Dynamodb-Specific Remediation in Koa — concrete code fixes
Remediation centers on ensuring that every DynamoDB operation is scoped to the authenticated subject and that the data model and IAM policies follow least privilege. In Koa, this means deriving the user identifier from the verified token and using it as the partition key (or part of it) while also validating that any additional key attributes supplied by the client are consistent with the authenticated subject.
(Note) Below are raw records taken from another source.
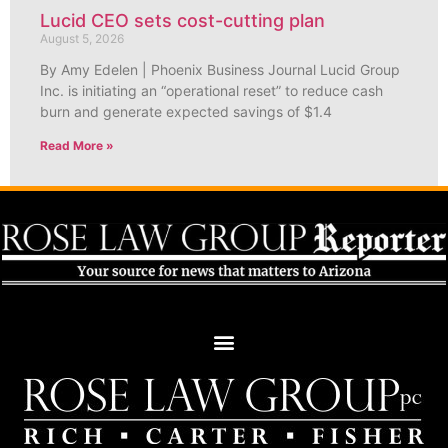
Lucid CEO sets cost-cutting plan
August 5, 2026
By Amy Edelen | Phoenix Business Journal Lucid Group
Inc. is initiating an “operational reset” to reduce cash
burn and generate expected savings of $1.4
Read More »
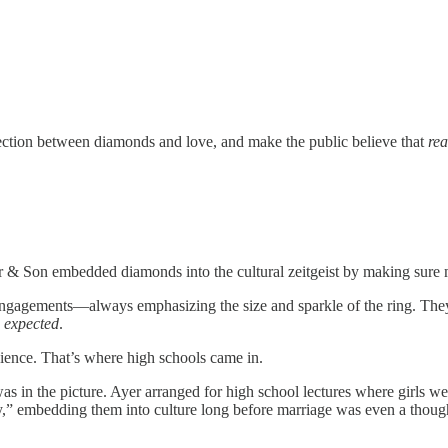
nnection between diamonds and love, and make the public believe that
rea
& Son embedded diamonds into the cultural zeitgeist by making sure m
agements—always emphasizing the size and sparkle of the ring. They ev
s
expected
.
audience. That’s where high schools came in.
in the picture. Ayer arranged for high school lectures where girls wer
” embedding them into culture long before marriage was even a thoug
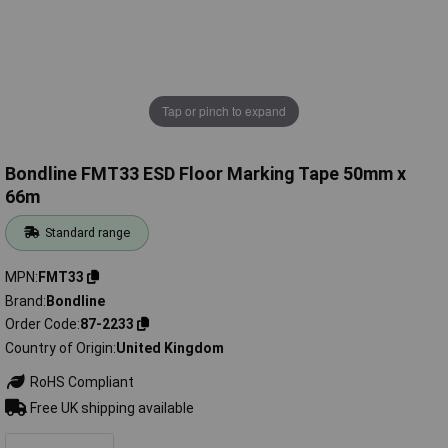
Tap or pinch to expand
Bondline FMT33 ESD Floor Marking Tape 50mm x
66m
Standard range
MPN
FMT33
Brand
Bondline
Order Code
87-2233
Country of Origin
United Kingdom
RoHS Compliant
Free UK shipping available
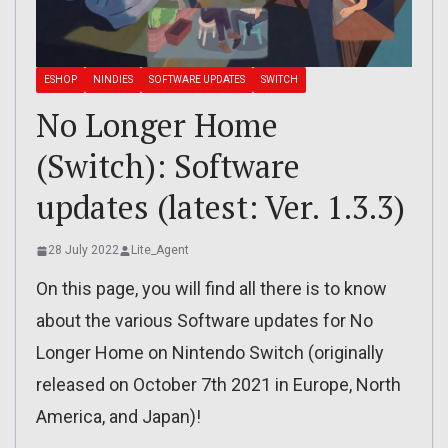
ESHOP
NINDIES
SOFTWARE UPDATES
SWITCH
No Longer Home
(Switch): Software
updates (latest: Ver. 1.3.3)
28 July 2022
Lite_Agent
On this page, you will find all there is to know
about the various Software updates for No
Longer Home on Nintendo Switch (originally
released on October 7th 2021 in Europe, North
America, and Japan)!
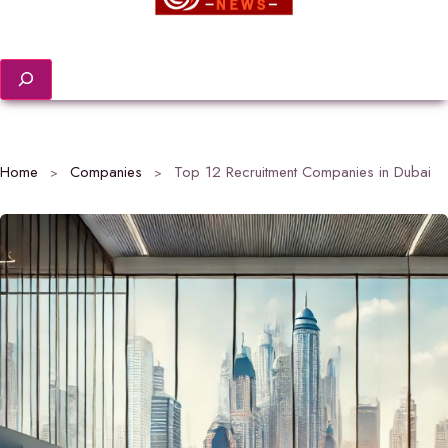
Search
Home
Companies
Top 12 Recruitment Companies in Dubai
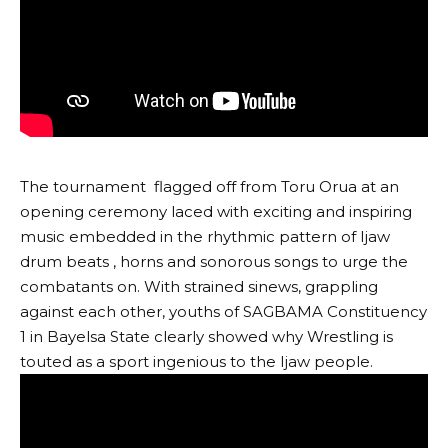
The tournament flagged off from Toru Orua at an
opening ceremony laced with exciting and inspiring
music embedded in the rhythmic pattern of Ijaw
drum beats , horns and sonorous songs to urge the
combatants on. With strained sinews, grappling
against each other, youths of SAGBAMA Constituency
1 in Bayelsa State clearly showed why Wrestling is
touted as a sport ingenious to the Ijaw people.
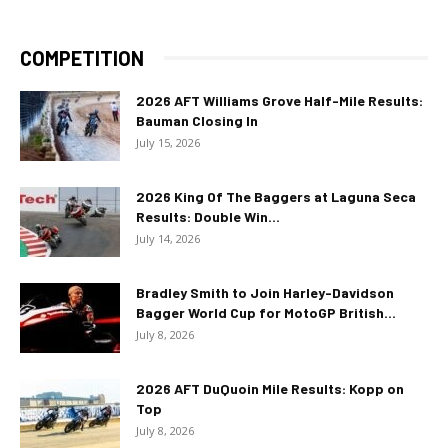
COMPETITION
2026 AFT Williams Grove Half-Mile Results:
Bauman Closing In
July 15, 2026
2026 King Of The Baggers at Laguna Seca
Results: Double Win...
July 14, 2026
Bradley Smith to Join Harley-Davidson
Bagger World Cup for MotoGP British...
July 8, 2026
2026 AFT DuQuoin Mile Results: Kopp on
Top
July 8, 2026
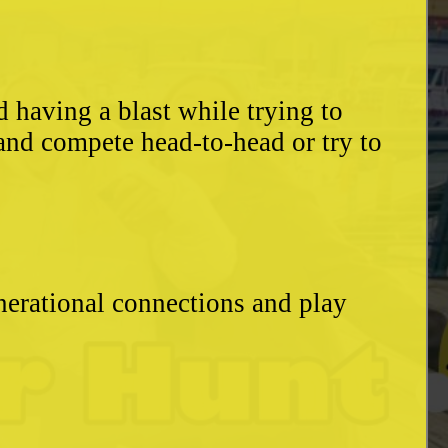
having a blast while trying to
and compete head-to-head or try to
enerational connections and play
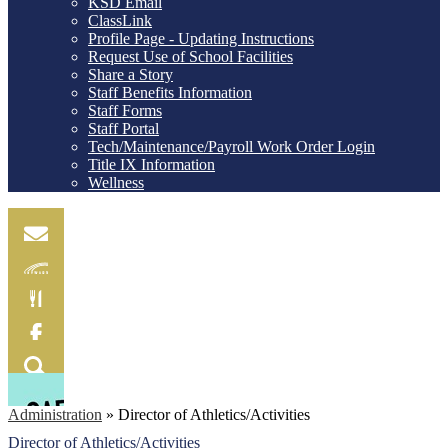
KSD Email
ClassLink
Profile Page - Updating Instructions
Request Use of School Facilities
Share a Story
Staff Benefits Information
Staff Forms
Staff Portal
Tech/Maintenance/Payroll Work Order Login
Title IX Information
Wellness
Email
Skylink
Food
Menu
Facebook
Search
Administration
»
Director of Athletics/Activities
Director of Athletics/Activities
Below is a secure pattern for retrieving a user profile. The Koa context’s state is populated by an authentication middleware that verifies the token and sets ctx.state.user. The partition key is derived from the authenticated subject rather than from ctx.params.userId, preventing IDOR:
const AWS = require('aws-sdk');
const dynamo = new AWS.DynamoDB.DocumentClient();
async function getProfile(ctx) {
const userId = ctx.state.user.sub; // from verified JWT
const params = {
TableName: process.env.PROFILE_TABLE,
Key: {
pk: `USER#${userId}`,
sk: `PROFILE#self`
}
};
try {
const { Item } = await dynamo.get(params).promise();
if (!Item) {
ctx.status = 404;
ctx.body = { error: 'Not found' };
return;
}
// Explicitly remove sensitive attributes before returning
const { sk, passwordHash, ...safeItem } = Item;
ctx.body = safeItem;
ctx.status = 200;
} catch (err) {
ctx.status = 500;
ctx.body = { error: 'Internal server error' };
}
}
For queries that involve secondary indexes, continue to scope by the authenticated subject. For example, listing a user’s posts should use a composite key design where the partition key embeds the user ID, and the query uses that same value rather than trusting a client-supplied user identifier:
async function listPosts(ctx) {
const userId = ctx.state.user.sub;
const params = {
TableName: process.env.POSTS_TABLE,
IndexName: 'UserIdIndex',
KeyConditionExpression: 'userId = :uid',
ExpressionAttributeValues: {
':uid': `USER#${userId}`
}
};
try {
const { Items } = await dynamo.query(params).promise();
ctx.body = Items;
ctx.status = 200;
} catch (err) {
ctx.status = 500;
ctx.body = { error: 'Internal server error' };
}
}
On the IAM side, the Koa service should assume a role with tightly scoped policies. Instead of dynamodb:*, define permissions that restrict actions to specific table ARNs and key patterns. For example, a policy that allows reading and writing only profile items may look like:
{
"Version": "2012-10-17",
"Statement": [
{
"Effect": "Allow",
"Action": [
"dynamodb:GetItem",
"dynamodb:PutItem",
"dynamodb:UpdateItem"
],
"Resource": "arn:aws:dynamodb:region:account:table/ProfileTable",
"Condition": {
"ForAllValues:StringEquals": {
"dynamodb:LeadingKeys": ["USER#${aws:username}"]
}
}
}
]
}
Input validation remains important even when the key is derived server-side. Validate any client-supplied filter or sort criteria to prevent unexpected behavior or injection attempts. MiddleBrick’s Input Validation and Property Authorization checks ensure that such controls are present and effective across the API surface.
Finally, enable DynamoDB Streams or integrate change tracking if you need an audit log of who changed what. Combined with middleBrick’s continuous monitoring (available in the Pro plan), you can detect anomalous access patterns against DynamoDB and respond before data is exposed.